Gary Shilling - Five Things that can Derail the Recovery

Gary Shilling

Die-hard deflationists – those who foresee a continued bull market in bonds – are so few in number these days they could all share an elevator, according to Gary Shilling.  One is Gluskin Sheff’s David Rosenberg, whose views are considered elsewhere in this issue.  But the loudest such voice belongs to Shilling himself, who has advocated for a long position in Treasury bonds continuously since 1980, a stance that has always proved prescient so far.

Shilling runs the New Jersey-based economic consulting firm the bears his name, A. Gary Shilling & Company, and he is the author of the recently-released book, The Age of Deleveraging: Investment Strategies for a Decade of Slow Growth and Deflation.  He spoke last week in San Diego at the Strategic Investment Conference, sponsored by Altegris Investments and John Mauldin

Continued deleveraging was the overarching theme of Shilling’s forecast, and I’ll review why he believes that will keep inflation at bay.

Shilling’s forecast came with five important caveats, and I’ll also consider how those factors might upset the US recovery.

The age of deleveraging

The leveraging that took place in the US financial sector beginning in the 1970s and among consumers beginning in the 1980s ended with the financial crisis in 2008, Shilling said.  But deleveraging since the crisis has so far been “minimal.”

His long-term view is that it will still take “a number of years” to work off this leverage.  This drawn out process may frustrate investors, but if this process were to accelerate the economy would fall into a depression that “would make the 1930s look mild by comparison,” Shilling said.

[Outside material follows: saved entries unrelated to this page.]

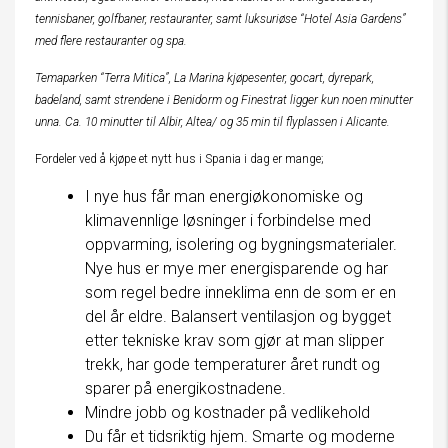
tennisbaner, golfbaner, restauranter, samt luksuriøse “Hotel Asia Gardens”
med flere restauranter og spa.
Temaparken “Terra Mitica”, La Marina kjøpesenter, gocart, dyrepark,
badeland, samt strendene i Benidorm og Finestrat ligger kun noen minutter
unna. Ca. 10 minutter til Albir, Altea/ og 35 min til flyplassen i Alicante.
Fordeler ved å kjøpe et nytt hus i Spania i dag er mange;
I nye hus får man energiøkonomiske og
klimavennlige løsninger i forbindelse med
oppvarming, isolering og bygningsmaterialer.
Nye hus er mye mer energisparende og har
som regel bedre inneklima enn de som er en
del år eldre. Balansert ventilasjon og bygget
etter tekniske krav som gjør at man slipper
trekk, har gode temperaturer året rundt og
sparer på energikostnadene.
Mindre jobb og kostnader på vedlikehold
Du får et tidsriktig hjem. Smarte og moderne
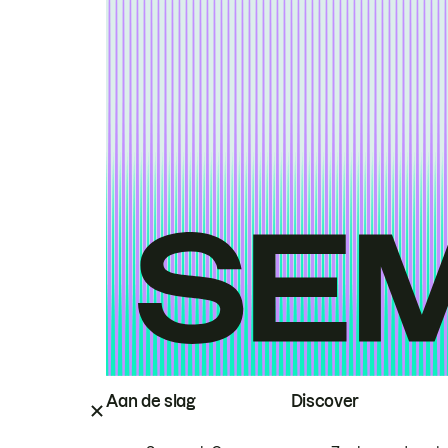
Aan de slag
Discover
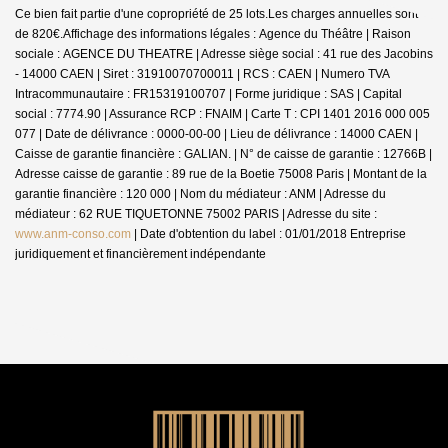
Ce bien fait partie d'une copropriété de 25 lots.Les charges annuelles sont
de 820€.
Affichage des informations légales : Agence du Théâtre | Raison
sociale : AGENCE DU THEATRE | Adresse siège social : 41 rue des Jacobins
- 14000 CAEN | Siret : 31910070700011 | RCS : CAEN | Numero TVA
Intracommunautaire : FR15319100707 | Forme juridique : SAS | Capital
social : 7774.90 | Assurance RCP : FNAIM |
Carte T : CPI 1401 2016 000 005
077 | Date de délivrance : 0000-00-00 | Lieu de délivrance : 14000 CAEN |
Caisse de garantie financière : GALIAN. | N° de caisse de garantie : 12766B |
Adresse caisse de garantie : 89 rue de la Boetie 75008 Paris | Montant de la
garantie financière : 120 000 | Nom du médiateur : ANM | Adresse du
médiateur : 62 RUE TIQUETONNE 75002 PARIS | Adresse du site :
www.anm-conso.com
| Date d'obtention du label : 01/01/2018
Entreprise
juridiquement et financièrement indépendante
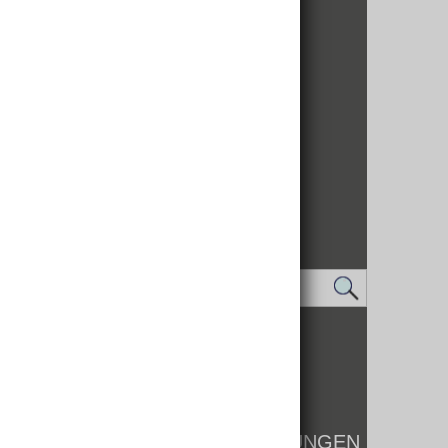
IMPRESSUM
DATENSCHUTZ
LOGIN
KONTAKT
WHISTLEBLOWER
BARRIEREFREIHEIT EINSTELLUNGEN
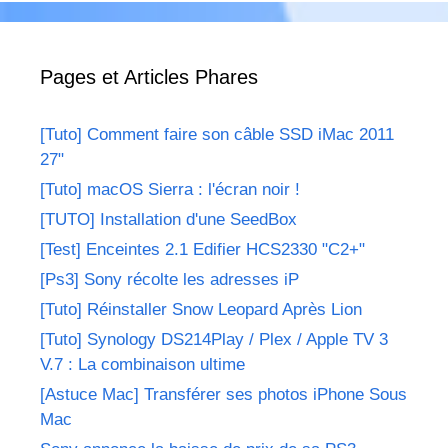
Pages et Articles Phares
[Tuto] Comment faire son câble SSD iMac 2011
27"
[Tuto] macOS Sierra : l'écran noir !
[TUTO] Installation d'une SeedBox
[Test] Enceintes 2.1 Edifier HCS2330 "C2+"
[Ps3] Sony récolte les adresses iP
[Tuto] Réinstaller Snow Leopard Après Lion
[Tuto] Synology DS214Play / Plex / Apple TV 3
V.7 : La combinaison ultime
[Astuce Mac] Transférer ses photos iPhone Sous
Mac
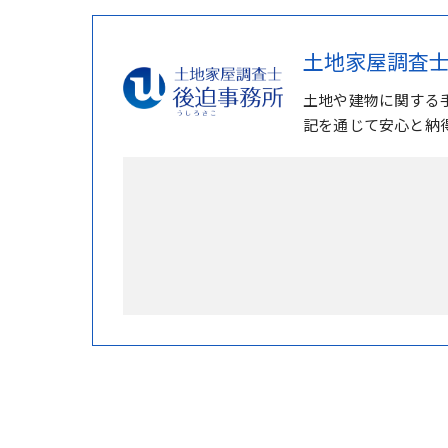
土地家屋調査士
土地や建物に関する
記を通じて安心と納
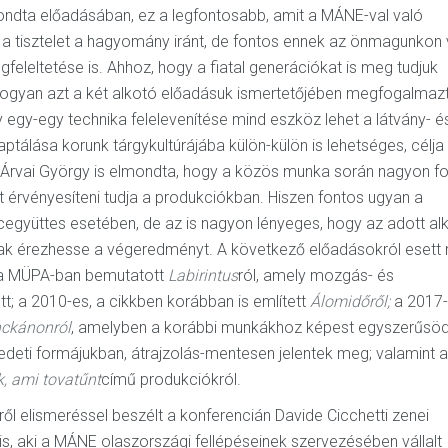
mondta előadásában, ez a legfontosabb, amit a MÁNE-val való
a tisztelet a hagyomány iránt, de fontos ennek az önmagunkon 
eleltetése is. Ahhoz, hogy a fiatal generációkat is meg tudjuk
 Ahogyan azt a két alkotó előadásuk ismertetőjében megfogalmazt
egy-egy technika felelevenítése mind eszköz lehet a látvány- é
álása korunk tárgykultúrájába külön-külön is lehetséges, célja
 Árvai György is elmondta, hogy a közös munka során nagyon f
t érvényesíteni tudja a produkciókban. Hiszen fontos ugyan a
együttes esetében, de az is nagyon lényeges, hogy az adott al
nak érezhesse a végeredményt. A következő előadásokról esett
n a MÜPA-ban bemutatott
Labirintus
ról, amely mozgás- és
tt; a 2010-es, a cikkben korábban is említett
Álomidőről;
a 2017
ckánonról
, amelyben a korábbi munkákhoz képest egyszerűsöd
redeti formájukban, átrajzolás-mentesen jelentek meg; valamint a
k, ami tovatűnt
című produkciókról.
ől elismeréssel beszélt a konferencián Davide Cicchetti zenei
, aki a MÁNE olaszországi fellépéseinek szervezésében vállalt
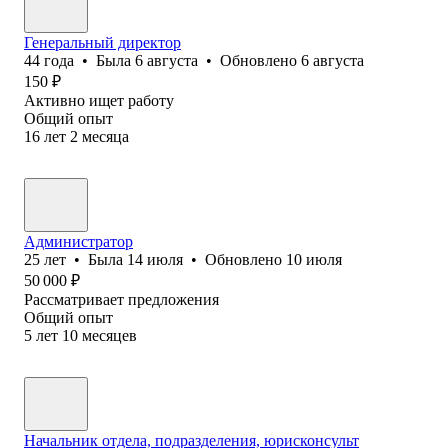
Генеральный директор
44
года
•
Была
6 августа
•
Обновлено
6 августа
150
₽
Активно ищет работу
Общий опыт
16
лет
2
месяца
Администратор
25
лет
•
Была
14 июля
•
Обновлено
10 июля
50 000
₽
Рассматривает предложения
Общий опыт
5
лет
10
месяцев
Начальник отдела, подразделения, юрисконсульт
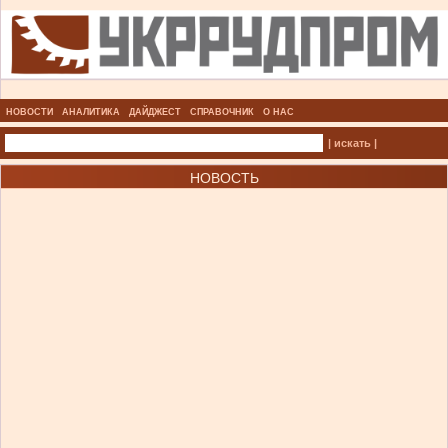
НОВОСТИ
АНАЛИТИКА
ДАЙДЖЕСТ
СПРАВОЧНИК
О НАС
| искать |
НОВОСТЬ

Shilling called the current economic recovery “very slow” and said that US GDP is barely back to where it was 13 quarters ago, prior to the last recession.

That tepid growth came at the expense of trillion-dollar deficits, which Shilling expects to continue for many years to come, in the face of continuing unemployment.  Historically, real GDP must grow at 3.3% annually to keep employment constant.  Shilling, however, forecasted growth of only 2% in the near term, slightly better than the preliminary announcement for the first quarter of this year but still not enough to keep unemployment from rising.

“No government, left, right or center, can stand for persistently rising unemployment,” Shilling said.  “There's going to be immense pressure to do whatever it takes to create jobs.  And that's why I think the deficit is going to remain high.”

Shilling said he does not advocate deficit spending, but he predicted that nothing substantial would happen to curtail it until at least 2013, after the next presidential election.

While deleveraging and deficits provide the backdrop, Shilling said the key to his forecast is the consumer savings rate, which declined from nearly 12% in the early 1980s to almost zero prior to the financial crisis.  Today it is nearly 6%.

The drop in savings, he said, fueled growth in the US and most of the rest of the world; the global economy ultimately depended on spending by the US consumer.